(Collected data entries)
—————
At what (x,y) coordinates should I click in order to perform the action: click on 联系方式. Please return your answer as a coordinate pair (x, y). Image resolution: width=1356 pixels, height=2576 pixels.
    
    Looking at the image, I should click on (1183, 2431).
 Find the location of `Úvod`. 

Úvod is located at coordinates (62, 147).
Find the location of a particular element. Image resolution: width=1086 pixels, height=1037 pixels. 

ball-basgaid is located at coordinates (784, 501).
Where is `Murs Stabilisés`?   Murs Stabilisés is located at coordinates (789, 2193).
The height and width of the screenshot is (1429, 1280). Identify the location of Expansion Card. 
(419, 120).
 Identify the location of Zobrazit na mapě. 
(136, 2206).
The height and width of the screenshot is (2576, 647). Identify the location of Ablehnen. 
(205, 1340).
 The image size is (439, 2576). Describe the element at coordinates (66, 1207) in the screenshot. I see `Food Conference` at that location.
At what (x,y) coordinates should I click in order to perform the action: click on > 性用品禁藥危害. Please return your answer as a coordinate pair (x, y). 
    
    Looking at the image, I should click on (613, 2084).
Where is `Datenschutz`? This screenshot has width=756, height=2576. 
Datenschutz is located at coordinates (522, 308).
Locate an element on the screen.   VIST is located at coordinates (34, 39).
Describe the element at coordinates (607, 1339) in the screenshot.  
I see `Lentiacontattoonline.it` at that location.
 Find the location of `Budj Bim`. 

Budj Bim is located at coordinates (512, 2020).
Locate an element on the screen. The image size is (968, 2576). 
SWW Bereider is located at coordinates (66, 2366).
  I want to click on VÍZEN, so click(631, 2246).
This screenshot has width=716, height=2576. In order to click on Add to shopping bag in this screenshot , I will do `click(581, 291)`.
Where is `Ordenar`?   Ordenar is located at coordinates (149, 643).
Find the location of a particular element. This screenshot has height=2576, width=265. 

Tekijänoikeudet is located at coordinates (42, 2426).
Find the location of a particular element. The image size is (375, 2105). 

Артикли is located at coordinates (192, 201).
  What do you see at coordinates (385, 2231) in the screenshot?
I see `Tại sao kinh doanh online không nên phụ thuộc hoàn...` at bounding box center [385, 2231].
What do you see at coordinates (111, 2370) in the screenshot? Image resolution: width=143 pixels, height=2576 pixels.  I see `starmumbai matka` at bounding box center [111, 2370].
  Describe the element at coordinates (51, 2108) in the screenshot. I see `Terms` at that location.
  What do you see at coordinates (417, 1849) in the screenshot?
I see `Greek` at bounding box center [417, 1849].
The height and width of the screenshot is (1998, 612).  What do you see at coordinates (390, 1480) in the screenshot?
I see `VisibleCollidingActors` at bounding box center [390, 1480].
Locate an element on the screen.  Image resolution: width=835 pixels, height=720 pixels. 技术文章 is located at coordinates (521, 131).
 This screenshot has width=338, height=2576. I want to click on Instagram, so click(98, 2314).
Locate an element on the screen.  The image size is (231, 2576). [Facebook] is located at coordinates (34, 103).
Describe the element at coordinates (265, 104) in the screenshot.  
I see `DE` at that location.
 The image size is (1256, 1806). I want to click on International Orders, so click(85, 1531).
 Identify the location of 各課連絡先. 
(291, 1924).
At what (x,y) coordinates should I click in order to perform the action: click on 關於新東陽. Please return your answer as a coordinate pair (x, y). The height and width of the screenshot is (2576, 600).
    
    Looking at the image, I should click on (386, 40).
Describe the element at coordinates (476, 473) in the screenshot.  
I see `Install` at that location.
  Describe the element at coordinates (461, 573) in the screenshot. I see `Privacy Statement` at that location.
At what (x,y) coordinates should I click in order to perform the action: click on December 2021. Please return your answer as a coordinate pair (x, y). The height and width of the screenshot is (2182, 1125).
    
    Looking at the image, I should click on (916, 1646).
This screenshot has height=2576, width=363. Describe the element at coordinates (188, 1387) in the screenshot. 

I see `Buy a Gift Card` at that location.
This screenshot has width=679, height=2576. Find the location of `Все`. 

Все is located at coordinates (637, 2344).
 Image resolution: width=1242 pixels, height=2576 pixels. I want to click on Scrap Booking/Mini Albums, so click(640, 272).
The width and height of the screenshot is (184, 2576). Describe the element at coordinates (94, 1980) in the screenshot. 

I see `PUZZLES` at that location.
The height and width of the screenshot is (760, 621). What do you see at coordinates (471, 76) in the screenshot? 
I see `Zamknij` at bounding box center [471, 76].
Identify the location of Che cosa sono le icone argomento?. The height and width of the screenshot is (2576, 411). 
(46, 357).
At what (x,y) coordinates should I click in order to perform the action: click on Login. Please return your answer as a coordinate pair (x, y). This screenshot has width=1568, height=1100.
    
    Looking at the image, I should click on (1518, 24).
—————
Print all the entries exactly as written.

→ Written reply:
At what (x,y) coordinates should I click in order to perform the action: click on 联系方式. Please return your answer as a coordinate pair (x, y). Image resolution: width=1356 pixels, height=2576 pixels.
    
    Looking at the image, I should click on (1183, 2431).
 Find the location of `Úvod`. 

Úvod is located at coordinates (62, 147).
Find the location of a particular element. Image resolution: width=1086 pixels, height=1037 pixels. 

ball-basgaid is located at coordinates (784, 501).
Where is `Murs Stabilisés`?   Murs Stabilisés is located at coordinates (789, 2193).
The height and width of the screenshot is (1429, 1280). Identify the location of Expansion Card. 
(419, 120).
 Identify the location of Zobrazit na mapě. 
(136, 2206).
The height and width of the screenshot is (2576, 647). Identify the location of Ablehnen. 
(205, 1340).
 The image size is (439, 2576). Describe the element at coordinates (66, 1207) in the screenshot. I see `Food Conference` at that location.
At what (x,y) coordinates should I click in order to perform the action: click on > 性用品禁藥危害. Please return your answer as a coordinate pair (x, y). 
    
    Looking at the image, I should click on (613, 2084).
Where is `Datenschutz`? This screenshot has width=756, height=2576. 
Datenschutz is located at coordinates (522, 308).
Locate an element on the screen.   VIST is located at coordinates (34, 39).
Describe the element at coordinates (607, 1339) in the screenshot.  
I see `Lentiacontattoonline.it` at that location.
 Find the location of `Budj Bim`. 

Budj Bim is located at coordinates (512, 2020).
Locate an element on the screen. The image size is (968, 2576). 
SWW Bereider is located at coordinates (66, 2366).
  I want to click on VÍZEN, so click(631, 2246).
This screenshot has width=716, height=2576. In order to click on Add to shopping bag in this screenshot , I will do `click(581, 291)`.
Where is `Ordenar`?   Ordenar is located at coordinates (149, 643).
Find the location of a particular element. This screenshot has height=2576, width=265. 

Tekijänoikeudet is located at coordinates (42, 2426).
Find the location of a particular element. The image size is (375, 2105). 

Артикли is located at coordinates (192, 201).
  What do you see at coordinates (385, 2231) in the screenshot?
I see `Tại sao kinh doanh online không nên phụ thuộc hoàn...` at bounding box center [385, 2231].
What do you see at coordinates (111, 2370) in the screenshot? Image resolution: width=143 pixels, height=2576 pixels.  I see `starmumbai matka` at bounding box center [111, 2370].
  Describe the element at coordinates (51, 2108) in the screenshot. I see `Terms` at that location.
  What do you see at coordinates (417, 1849) in the screenshot?
I see `Greek` at bounding box center [417, 1849].
The height and width of the screenshot is (1998, 612).  What do you see at coordinates (390, 1480) in the screenshot?
I see `VisibleCollidingActors` at bounding box center [390, 1480].
Locate an element on the screen.  Image resolution: width=835 pixels, height=720 pixels. 技术文章 is located at coordinates (521, 131).
 This screenshot has width=338, height=2576. I want to click on Instagram, so click(98, 2314).
Locate an element on the screen.  The image size is (231, 2576). [Facebook] is located at coordinates (34, 103).
Describe the element at coordinates (265, 104) in the screenshot.  
I see `DE` at that location.
 The image size is (1256, 1806). I want to click on International Orders, so click(85, 1531).
 Identify the location of 各課連絡先. 
(291, 1924).
At what (x,y) coordinates should I click in order to perform the action: click on 關於新東陽. Please return your answer as a coordinate pair (x, y). The height and width of the screenshot is (2576, 600).
    
    Looking at the image, I should click on (386, 40).
Describe the element at coordinates (476, 473) in the screenshot.  
I see `Install` at that location.
  Describe the element at coordinates (461, 573) in the screenshot. I see `Privacy Statement` at that location.
At what (x,y) coordinates should I click in order to perform the action: click on December 2021. Please return your answer as a coordinate pair (x, y). The height and width of the screenshot is (2182, 1125).
    
    Looking at the image, I should click on (916, 1646).
This screenshot has height=2576, width=363. Describe the element at coordinates (188, 1387) in the screenshot. 

I see `Buy a Gift Card` at that location.
This screenshot has width=679, height=2576. Find the location of `Все`. 

Все is located at coordinates (637, 2344).
 Image resolution: width=1242 pixels, height=2576 pixels. I want to click on Scrap Booking/Mini Albums, so click(640, 272).
The width and height of the screenshot is (184, 2576). Describe the element at coordinates (94, 1980) in the screenshot. 

I see `PUZZLES` at that location.
The height and width of the screenshot is (760, 621). What do you see at coordinates (471, 76) in the screenshot? 
I see `Zamknij` at bounding box center [471, 76].
Identify the location of Che cosa sono le icone argomento?. The height and width of the screenshot is (2576, 411). 
(46, 357).
At what (x,y) coordinates should I click in order to perform the action: click on Login. Please return your answer as a coordinate pair (x, y). This screenshot has width=1568, height=1100.
    
    Looking at the image, I should click on (1518, 24).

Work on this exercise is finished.